Reviews December 2022 / January 2023 - Reform Magazine
Compelling mythology
Son of the White Mare
Directed by Marcell Jankovics
Certificate 12, 86 minutes
Released on 4K Blu-ray
This 40-year-old animated film deserves to be better known. It recalls two perennial favourites. One is Fantasia (1940), where the idea of classical music liberated Disney from storytelling narrative and allowed his artists freer visual rein than in previous animated features. The other is the Beatles film Yellow Submarine (1968), which is likewise pioneering in its use of animation. Neither film is aimed at children (although both are child-friendly) and both have stood the test of time.
Although it doesn’t have an obvious brand to sell it, like Disney or the Beatles, Son of the White Mare (1981) is just as good. It’s a Hungarian film, which means it’s subtitled, and its source material is Hungarian folk tales. Broadly speaking, after a disobedient princess foolishly unlocks a castle door to release an imprisoned dragon, the three sons of the white mare must free three princesses from their dragon husbands and restore the kingdom from chaos. Like all the best fairy tales (and Yellow Submarine), it’s a story to return to over and over again, one of which you’ll never tire.

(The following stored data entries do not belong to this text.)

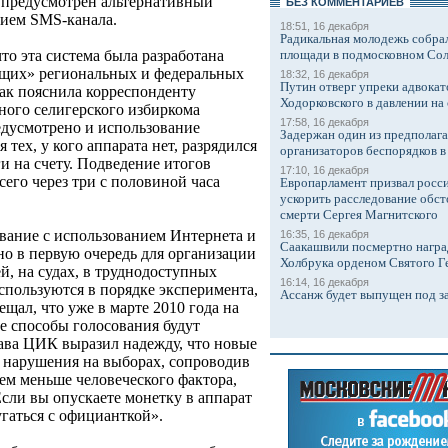
 предусмотрен альтернативный
БЕЗ КОМMЕНТАРИЕВ
нием SMS-канала.
18:51, 16 декабря
Радикальная молодежь собрал
площади в подмосковном Со
то эта система была разработана
ящих» региональных и федеральных
18:32, 16 декабря
Путин отверг упреки адвокат
Как пояснила корреспонденту
Ходорковского в давлении на 
ного селигерского избиркома
17:58, 16 декабря
едусмотрено и использование
Задержан один из предполаг
тех, у кого аппарата нет, разрядился
организаторов беспорядков 
и на счету. Подведение итогов
17:10, 16 декабря
его через три с половиной часа
Европарламент призвал росси
ускорить расследование обст
смерти Сергея Магнитского
вание с использованием Интернета и
16:35, 16 декабря
Саакашвили посмертно награ
о в первую очередь для организации
Холбрука орденом Святого Г
й, на судах, в труднодоступных
16:14, 16 декабря
спользуются в порядке эксперимента,
Ассанж будет выпущен под з
щал, что уже в марте 2010 года на
е способы голосования будут
ава ЦИК выразил надежду, что новые
 нарушения на выборах, сопроводив
ем меньше человеческого фактора,
ли вы опускаете монетку в аппарат
гаться с официанткой».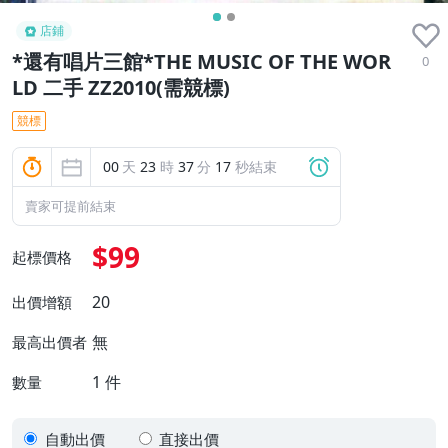
店鋪
*還有唱片三館*THE MUSIC OF THE WOR
0
LD 二手 ZZ2010(需競標)
競標
00
天
23
時
37
分
16
秒結束
賣家可提前結束
$99
起標價格
20
出價增額
無
最高出價者
1
件
數量
自動出價
直接出價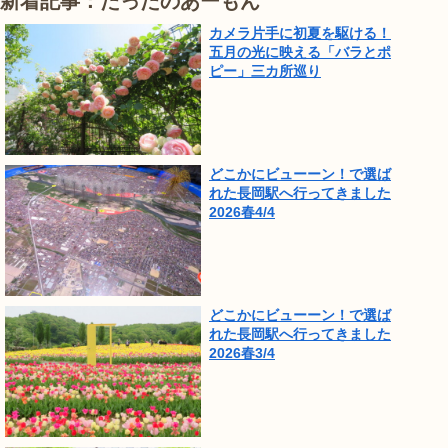
新着記事：たったのあーもん
カメラ片手に初夏を駆ける！
五月の光に映える「バラとポ
ピー」三カ所巡り
どこかにビューーン！で選ば
れた長岡駅へ行ってきました
2026春4/4
どこかにビューーン！で選ば
れた長岡駅へ行ってきました
2026春3/4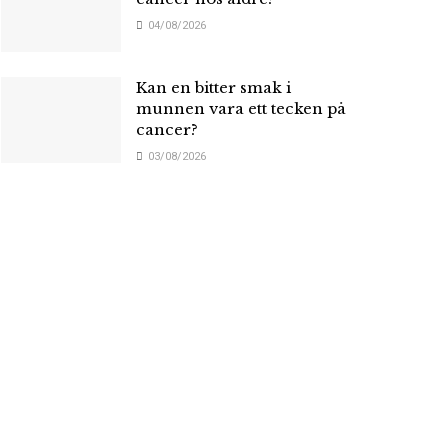
04/08/2026
Kan en bitter smak i
munnen vara ett tecken på
cancer?
03/08/2026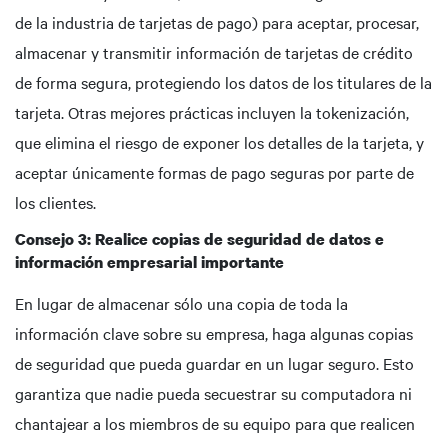
de la industria de tarjetas de pago) para aceptar, procesar,
almacenar y transmitir información de tarjetas de crédito
de forma segura, protegiendo los datos de los titulares de la
tarjeta. Otras mejores prácticas incluyen la tokenización,
que elimina el riesgo de exponer los detalles de la tarjeta, y
aceptar únicamente formas de pago seguras por parte de
los clientes.
Consejo 3: Realice copias de seguridad de datos e
información empresarial importante
En lugar de almacenar sólo una copia de toda la
información clave sobre su empresa, haga algunas copias
de seguridad que pueda guardar en un lugar seguro. Esto
garantiza que nadie pueda secuestrar su computadora ni
chantajear a los miembros de su equipo para que realicen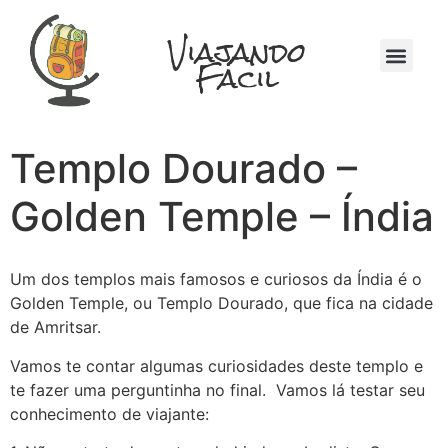
Viajando
Fácil
Quem Somos
Na Mochila
Templo Dourado –
Golden Temple – Índia
Um dos templos mais famosos e curiosos da Índia é o
Golden Temple, ou Templo Dourado, que fica na cidade
de Amritsar.
Vamos te contar algumas curiosidades deste templo e
te fazer uma perguntinha no final. Vamos lá testar seu
conhecimento de viajante:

The constantly inventive, groundbreaking, visual design will keep you glued to the screen throughout. While the film is very cinematic, the writing is reminiscent of the Bible or mythological stories like The Iliad where events are related in a paired down, straightforward way, no matter how far removed from everyday experience they might be. There’s a quality that religion, fairy tales and mythology share: all of them are an incredible resource for talking about basic values of good and evil (not to mention morality or politics).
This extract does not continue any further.